CIĘŻKIE POCZĄTKI

36 0 0
                                    


Zaczęło się. Kto by pomyślał, że to właśnie w Wigilię Bożego Narodzenia odejdą jej wody płodowe. Miesiąc przed planowanym terminem. Mowa o Katarzynie Bąk, bizneswomen. Po kolacji wigilijnej kończyła projekt biurowca dla ważnego inwestora zagranicznego, kiedy poczuła dziwny chłód między nogami. W mieszkaniu było gorąco, więc pomyślała, że to tylko pot. Myliła się, zaraz potem pod krzesłem znajdowała się wielka kałuża wody. Była tak ogromna, że średniej wielkości pies mógłby się spokojnie w niej wykąpać. Zdezorientowana przyszła matka nie wiedziała co ma zrobić w tej sytuacji. Jednocześnie chciała dokończyć swoje architektoniczne dzieło, ale i zdążyć do szpitala na czas. Na szczęście poszła po rozum do głowy i wybrała drugie rozwiązanie. Zawołała męża i pojechali na najbliższą porodówkę. Bartosz czekał jak na szpilkach. Pielęgniarki wyprosiły go z sali po tym jak zwymiotował zieloną flegmą na swoją żonę. To efekt pierogów i sałatki jarzynowej. Pomieszane w żołądku dawały mieszankę arcy wybuchową. Po dwóch godzinach ciężkich zmagań pani Bąk została odwieziona na salę poporodową, aby mogła trochę odetchnąć. Po kilkunastu minutach od zakończenia porodu doświadczona lekarka, ordynator oddziału ginekologicznego oznajmiła, że ich dziecko nie żyje. Przyczyna śmierci było niedotlenienie. Świeżo upieczeni rodzice momentalnie popadli w rozpacz. Bartosz prosił, aby ostatni raz pożegnać się ze swoim synem. Żona jednak protestowała, nie miała zamiaru oglądać martwego noworodka. 
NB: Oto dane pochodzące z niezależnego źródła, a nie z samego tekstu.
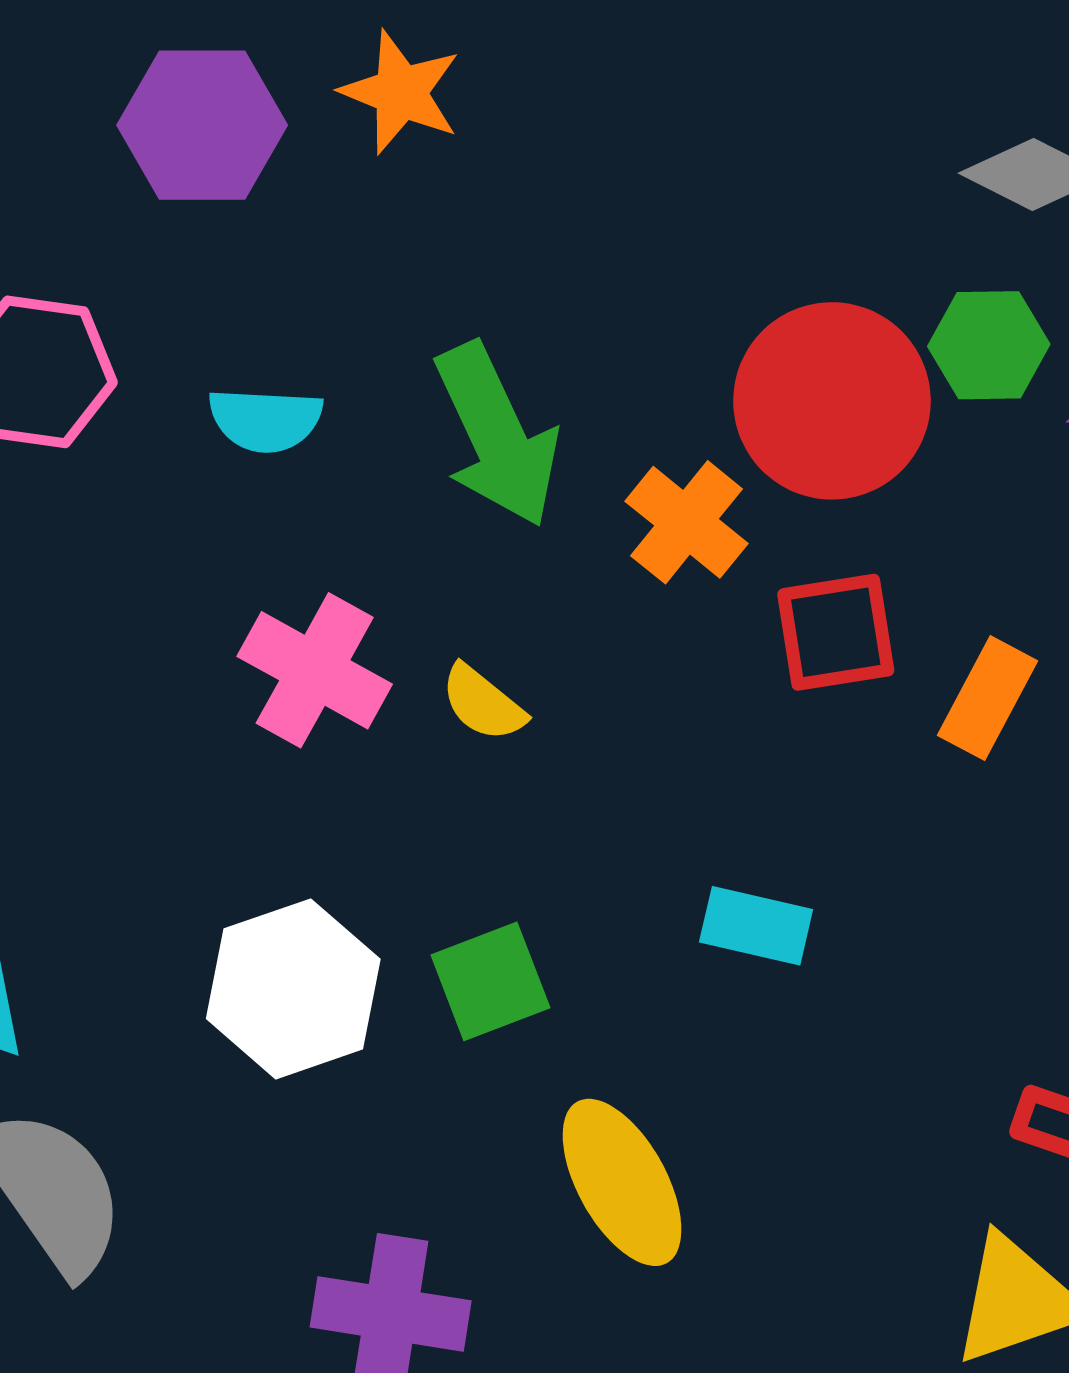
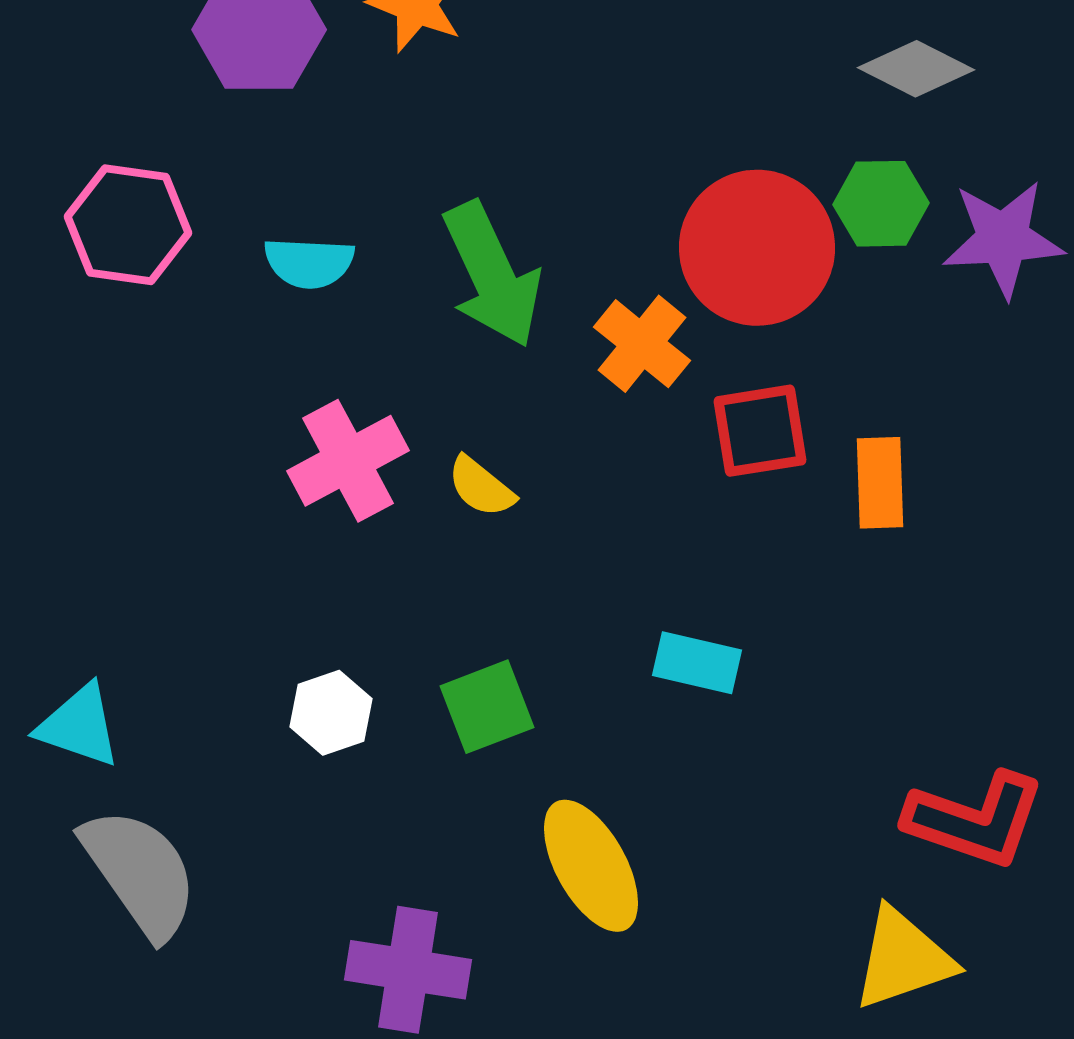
pink cross: (315, 670) -> (348, 461), turned 33
orange rectangle: (987, 698) -> (880, 483), turned -30
white hexagon: (293, 989) -> (331, 713), size x0.6

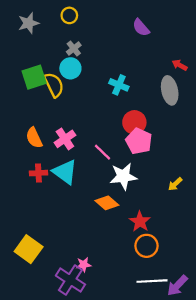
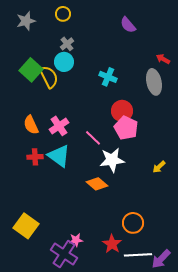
green square: (34, 77) -> (31, 70), turned -30
red star: (140, 222) -> (112, 244), moved

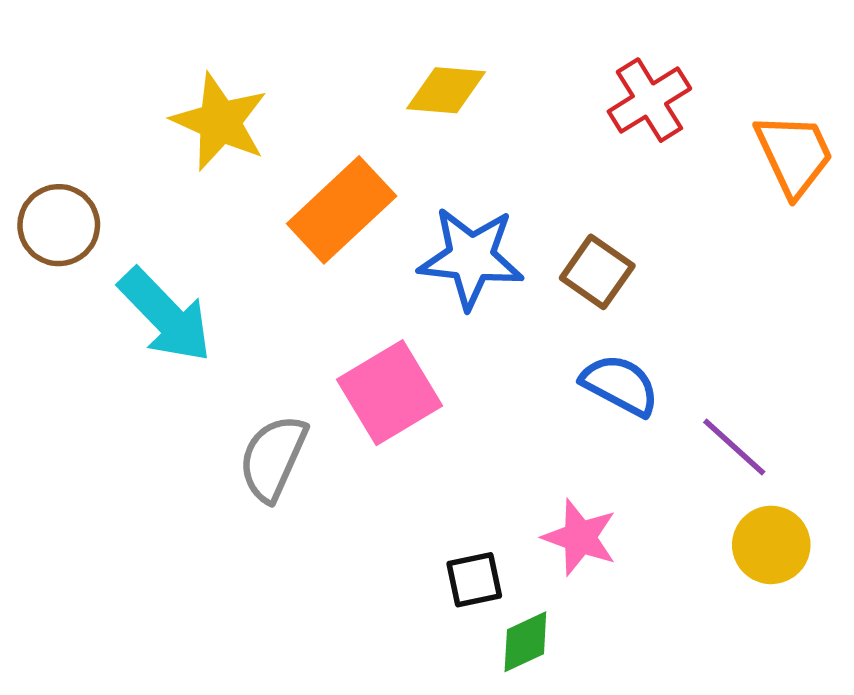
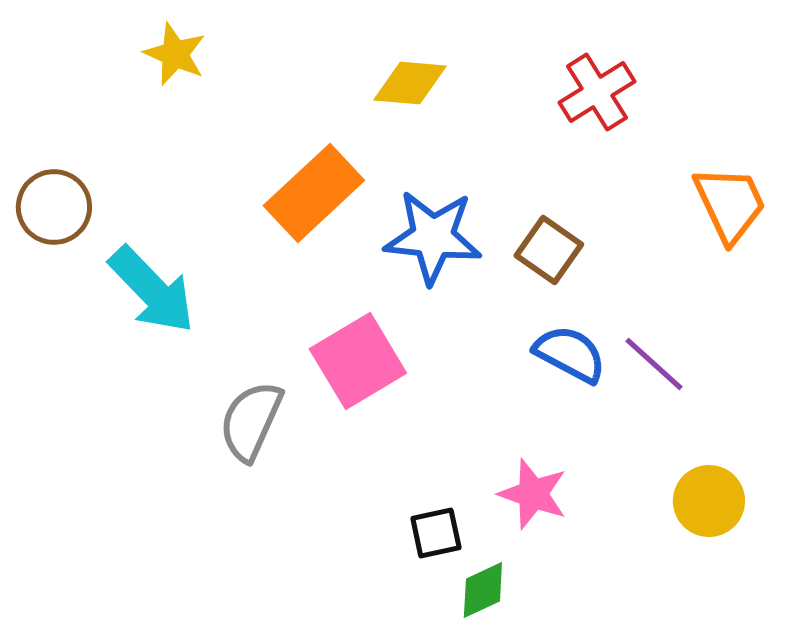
yellow star: (220, 122) -> (175, 54), moved, size x0.7
orange trapezoid: (794, 154) -> (730, 204), moved
purple line: (734, 447) -> (654, 364), moved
Po powrocie do domu Bartosz nie mógł znaleźć sobie miejsca. Cały czas rozpaczał za swoim dzieckiem, w przeciwieństwie do jego żony. Katarzyna starała się wmówić swojemu mężowi, że chłopczyk jest w lepszym świecie, a oni mają czas na robienie kariery. Przecież pieniądze muszą się zgadzać. Kredyt zaciągnięty na dwa miliony złotych sam się nie spłaci. Dwa mercedesy stojące w garażu też. 
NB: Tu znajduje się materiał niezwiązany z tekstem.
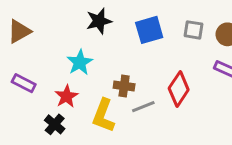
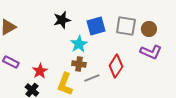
gray square: (193, 30) -> (126, 26), size x1.5
cyan star: (80, 62) -> (79, 44), moved

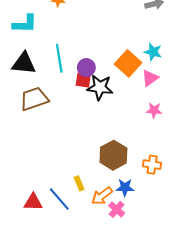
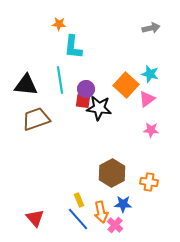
cyan L-shape: (25, 24) -> (73, 47), moved, turned 95
orange arrow: (102, 196) -> (101, 212), turned -65
blue line: (59, 199) -> (78, 219), moved
red triangle: (33, 202) -> (35, 218), turned 48

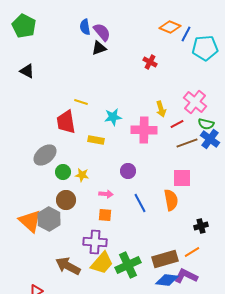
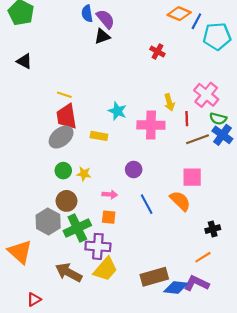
yellow line: (81, 102) -> (64, 95), moved
cyan star: (113, 117) -> (117, 111), turned 30
red line: (177, 124) -> (187, 119), turned -64
gray ellipse: (45, 155) -> (61, 137), moved
orange semicircle: (171, 200) -> (180, 201), turned -35
orange triangle: (30, 221) -> (20, 252), moved
brown rectangle: (165, 259) -> (154, 277), moved
green cross: (128, 265) -> (77, 228), moved

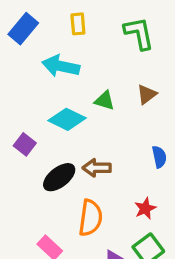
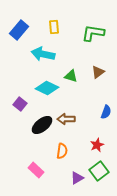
green L-shape: (139, 33) -> (93, 33), turned -70
blue semicircle: (159, 157) -> (106, 112), turned 32
orange semicircle: (90, 218) -> (62, 151), size x0.7

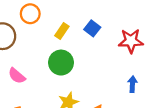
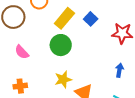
yellow rectangle: (62, 31) -> (64, 18), size x1.5

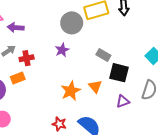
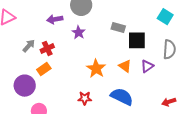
purple arrow: (16, 28) -> (55, 19), moved
orange triangle: (95, 87) -> (125, 66), moved
red star: (59, 124) -> (85, 98), moved

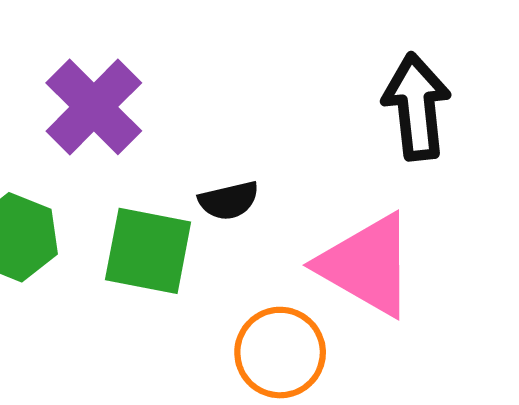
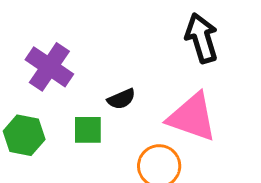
green square: (148, 251) -> (88, 130), size x0.7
Kilka miesięcy później Bartosz otrzymał telefon ze szpitala. Dotyczył on Katarzyny. Podczas spotkania z jednym ze swoich klientów w centrum warszawy nagle straciła przytomność. Ocknęła się dopiero w karetce, która lata świetności miała już dawno za sobą. Odór i smród, który unosił się w niewielkim ambulansie wywołał u Kasi wymioty. Kiedy mąż dotarł do szpitala czekała na niego cudowna wiadomość. Okazało się, że jego żona jest drugi raz w ciąży. Pani Bąk nie podzielała jednak entuzjazmu swojego męża. Oznajmiła mu, że planuje usunąć ciąże.